It started with a Reese's Peanut Butter Cup on a Saturday afternoon and ended in blood.
At first, police thought Darryl T. Roberts, a gaunt, 6-foot-5 man known as "Too Tall," was a robber. They handcuffed him on the evening of Aug. 17 at the Brainerd Road CVS Pharmacy, where he had gone for candy. Officers believed he was involved with a holdup at a nail salon an hour earlier.
Roberts had been in trouble before. His criminal record shows at least eight arrests, and in 2000, he was convicted of aggravated robbery. He has a violent history, Chattanooga Police Chief Bobby Dodd said.

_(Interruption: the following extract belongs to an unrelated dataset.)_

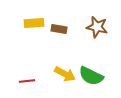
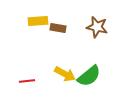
yellow rectangle: moved 4 px right, 2 px up
brown rectangle: moved 1 px left, 1 px up
green semicircle: moved 2 px left; rotated 65 degrees counterclockwise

Still, this time Roberts was innocent, police would say later.
Minutes after police put him in the back of a squad car, he found himself involved in a strange, at times almost comical, kidnapping and high-speed chase that ended with a horror he can't erase from his mind.
Police drove him to the Economy Inn on Brainerd Road where they were seeking other suspects in the robbery at Tiffany Nails. Room 217 had been Roberts' room, but he said he had rented it to a friend who was letting two other men stay there.

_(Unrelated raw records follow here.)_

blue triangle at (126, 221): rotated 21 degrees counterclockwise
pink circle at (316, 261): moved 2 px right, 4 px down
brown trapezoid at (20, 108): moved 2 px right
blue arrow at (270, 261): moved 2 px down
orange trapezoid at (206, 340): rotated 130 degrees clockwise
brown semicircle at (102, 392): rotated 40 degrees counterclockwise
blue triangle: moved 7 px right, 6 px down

At the room, officers were confronted by a man wearing an FBI hat and a fake badge.
The man, later identified as Antonio Sheffield, of Gulfport, Miss., told the officers they were messing up his case.
He "played it up like he was an FBI agent," Dodd said.
Police didn't believe him.
Guns were drawn, shots exchanged. The fake FBI agent ran, and police chased after.
Dodd believes Roberts knew Sheffield, but Roberts says not.
Sheffield and Roberts were about to meet.
One officer from the car had gotten out to cover the perimeter around the hotel. Sheffield spotted the officer and shot at him. A sergeant who was near the car ran to back up his men.
A wounded Sheffield and the sergeant rushed toward each other. Then, bam!
"Him and the sergeant almost run face to face with each other," Dodd said. "He hit the sergeant in the face with the pistol, cutting his eye."
Sheffield limped away from the exchange. There was no one between him and the patrol car.
All the while, Roberts was sitting in the back, watching events unfold.
As Sheffield approached the police car, Roberts had one thought:
"'Seriously, man, I hope this door is locked.' And it wasn't," Roberts said in an interview last week.
Sheffield got inside with a .410-caliber revolver.
"He was like, 'Man, I'm hit,'" said Roberts. "I said, 'Bro, you all right?'"
Roberts began to plead with Sheffield as the armed man pulled away in the stolen cruiser.
"'Man, open my door and let me out,'" Roberts said.
Sheffield didn't stop, and cars of cops came barreling after.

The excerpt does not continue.